Requirement => What lines in the material hold the string "сессии"? Return every one of them.

Top of Supplied material

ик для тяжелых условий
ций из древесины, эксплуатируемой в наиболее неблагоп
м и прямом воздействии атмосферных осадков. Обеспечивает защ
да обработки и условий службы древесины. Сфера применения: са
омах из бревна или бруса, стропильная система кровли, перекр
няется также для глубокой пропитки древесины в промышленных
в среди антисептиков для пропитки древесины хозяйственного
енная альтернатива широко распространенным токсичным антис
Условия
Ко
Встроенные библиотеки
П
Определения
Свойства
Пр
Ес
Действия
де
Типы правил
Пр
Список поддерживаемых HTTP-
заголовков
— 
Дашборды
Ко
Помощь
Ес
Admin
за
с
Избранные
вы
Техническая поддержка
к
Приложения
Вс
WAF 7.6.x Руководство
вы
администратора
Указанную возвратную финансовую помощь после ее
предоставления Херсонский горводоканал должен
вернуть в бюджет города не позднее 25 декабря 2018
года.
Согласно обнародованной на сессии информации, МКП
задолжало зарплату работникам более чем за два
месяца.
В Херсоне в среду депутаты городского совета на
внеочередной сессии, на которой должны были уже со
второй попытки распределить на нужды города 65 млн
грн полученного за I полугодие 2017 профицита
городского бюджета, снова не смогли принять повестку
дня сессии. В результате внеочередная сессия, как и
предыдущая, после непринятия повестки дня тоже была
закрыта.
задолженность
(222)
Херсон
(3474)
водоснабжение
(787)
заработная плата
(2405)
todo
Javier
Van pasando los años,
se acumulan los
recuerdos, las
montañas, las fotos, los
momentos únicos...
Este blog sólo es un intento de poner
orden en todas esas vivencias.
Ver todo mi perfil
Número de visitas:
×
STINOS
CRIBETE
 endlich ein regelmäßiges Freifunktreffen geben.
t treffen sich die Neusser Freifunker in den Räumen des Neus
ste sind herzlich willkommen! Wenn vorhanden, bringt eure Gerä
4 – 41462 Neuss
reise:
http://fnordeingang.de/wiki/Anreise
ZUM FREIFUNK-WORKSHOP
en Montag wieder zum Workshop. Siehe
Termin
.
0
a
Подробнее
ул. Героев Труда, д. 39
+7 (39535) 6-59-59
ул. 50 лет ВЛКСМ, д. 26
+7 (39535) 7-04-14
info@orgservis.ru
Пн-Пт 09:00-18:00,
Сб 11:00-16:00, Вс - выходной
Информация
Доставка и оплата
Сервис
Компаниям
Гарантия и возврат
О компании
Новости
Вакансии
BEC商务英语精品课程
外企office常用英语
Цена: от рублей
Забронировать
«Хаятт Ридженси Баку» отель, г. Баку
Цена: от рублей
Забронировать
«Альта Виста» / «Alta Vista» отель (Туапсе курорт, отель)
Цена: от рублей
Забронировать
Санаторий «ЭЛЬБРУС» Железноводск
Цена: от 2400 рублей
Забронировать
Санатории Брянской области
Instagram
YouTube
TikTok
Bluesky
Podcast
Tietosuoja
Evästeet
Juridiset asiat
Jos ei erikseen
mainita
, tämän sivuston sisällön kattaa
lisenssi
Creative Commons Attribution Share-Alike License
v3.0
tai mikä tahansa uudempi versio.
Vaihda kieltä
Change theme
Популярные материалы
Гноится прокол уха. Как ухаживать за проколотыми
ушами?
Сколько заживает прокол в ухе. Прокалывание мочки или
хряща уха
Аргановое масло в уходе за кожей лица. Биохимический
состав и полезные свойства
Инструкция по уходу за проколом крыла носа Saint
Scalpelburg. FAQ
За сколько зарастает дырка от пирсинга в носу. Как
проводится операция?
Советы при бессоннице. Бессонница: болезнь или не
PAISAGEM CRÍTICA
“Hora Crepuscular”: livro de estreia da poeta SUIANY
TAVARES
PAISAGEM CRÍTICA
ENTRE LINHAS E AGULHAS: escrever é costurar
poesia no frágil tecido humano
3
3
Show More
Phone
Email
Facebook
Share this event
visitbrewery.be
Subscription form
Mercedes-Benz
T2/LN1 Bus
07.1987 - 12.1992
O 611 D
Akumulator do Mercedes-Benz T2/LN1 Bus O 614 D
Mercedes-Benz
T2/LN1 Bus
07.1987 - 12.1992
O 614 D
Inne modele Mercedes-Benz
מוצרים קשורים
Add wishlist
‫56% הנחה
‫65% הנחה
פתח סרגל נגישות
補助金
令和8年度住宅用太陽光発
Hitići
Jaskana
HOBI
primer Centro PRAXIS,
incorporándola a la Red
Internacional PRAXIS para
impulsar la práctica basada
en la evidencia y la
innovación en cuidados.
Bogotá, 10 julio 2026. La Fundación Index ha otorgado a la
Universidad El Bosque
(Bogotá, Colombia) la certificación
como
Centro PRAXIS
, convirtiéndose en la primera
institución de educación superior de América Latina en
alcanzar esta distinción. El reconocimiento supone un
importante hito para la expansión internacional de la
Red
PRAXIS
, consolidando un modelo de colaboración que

Bottom of Supplied material

Written response =>
Согласно обнародованной на сессии информации, МКП
внеочередной сессии, на которой должны были уже со
дня сессии. В результате внеочередная сессия, как и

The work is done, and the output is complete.